Single by OneRepublic

from the album Oh My My
- Released: December 6, 2016
- Recorded: 2014
- Studio: Revolution Recording (Toronto, Ontario); Corinthia (London);
- Genre: Pop rock; folk rock;
- Length: 3:14 (album version); 3:15 (music video); 3:22 (Collateral Beauty mix);
- Label: Mosley; Interscope;
- Songwriters: Ryan Tedder; Brent Kutzle; Brandon Michael Collins; Steve Wilmot;
- Producers: Ryan Tedder; Brent Kutzle; Steve Wilmot;

OneRepublic singles chronology
| "Kids" (2016) | "Let's Hurt Tonight" (2016) | "No Vacancy" (2017) |

= Let's Hurt Tonight =

2016 single by OneRepublic

"Let's Hurt Tonight" is a song by American pop rock band OneRepublic. It was released as the third single from their fourth studio album, Oh My My on December 6, 2016, along with its music video.

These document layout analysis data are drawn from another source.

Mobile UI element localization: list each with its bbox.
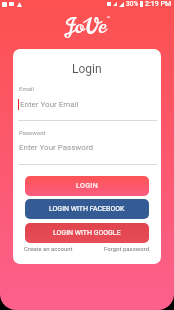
button[interactable]: LOGIN WITH FACEBOOK	[25, 199, 149, 219]
button[interactable]: Enter Your Password	[19, 143, 161, 152]
staticText: Login	[72, 62, 102, 76]
staticText: LOGIN WITH GOOGLE	[53, 229, 121, 237]
button[interactable]: LOGIN WITH GOOGLE	[25, 223, 149, 243]
staticText: Enter Your Password	[19, 143, 94, 152]
button[interactable]: Enter Your Email	[18, 99, 161, 110]
button[interactable]: Create an account	[24, 245, 73, 252]
button[interactable]: LOGIN	[25, 176, 149, 196]
staticText: JoVe	[64, 12, 107, 42]
staticText: 30%	[126, 0, 139, 8]
staticText: 2:19 PM	[145, 0, 172, 8]
staticText: Enter Your Email	[20, 100, 79, 109]
staticText: Password	[19, 129, 46, 136]
staticText: Email	[19, 85, 34, 92]
staticText: LOGIN WITH FACEBOOK	[49, 205, 125, 213]
button[interactable]: Forgot password	[104, 245, 150, 252]
staticText: ™	[107, 15, 111, 21]
staticText: LOGIN	[76, 182, 99, 190]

The song was included in the 2016 film Collateral Beauty. It has since reached the top 100 in Austria and Germany, and the top 50 in Switzerland.

==Track listing==

Digital download – Collateral Beauty version
| No. | Title | Length |
|---|---|---|
| 1. | "Let's Hurt Tonight" (Collateral Beauty Mix) | 3:29 |

Digital download – BUNT. remix version
| No. | Title | Length |
|---|---|---|
| 1. | "Let's Hurt Tonight" (BUNT. remix) | 3:51 |

==Music video==
As of June 2018, there are two music videos for the song. One music video, released on December 6, 2016, featuring scenes from Collateral Beauty, has over 113 million views, while another version, released on February 16, 2017, without scenes from the movie, has over 5 million views.

==Charts==

===Weekly charts===

| Chart (2016–17) | Peak position |
|---|---|
| Austria (Ö3 Austria Top 40) | 61 |
| Canada Hot AC (Billboard) | 50 |
| Germany (GfK) | 98 |
| Italy (FIMI) | 19 |
| Slovenia Airplay (SloTop50) | 30 |
| Switzerland (Schweizer Hitparade) | 26 |
| US Adult Pop Airplay (Billboard) | 21 |

===Year-end charts===

| Chart (2017) | Position |
|---|---|
| Italy (FIMI) | 100 |
| Latvia Airplay (LaIPA) | 100 |

==Certifications==

| Region | Certification | Certified units/sales |
| Brazil (Pro-Música Brasil) | Gold | 30,000^{‡} |
| Italy (FIMI) | 2× Platinum | 100,000^{‡} |
| United States (RIAA) | Gold | 500,000^{‡} |
^{‡} Sales+streaming figures based on certification alone.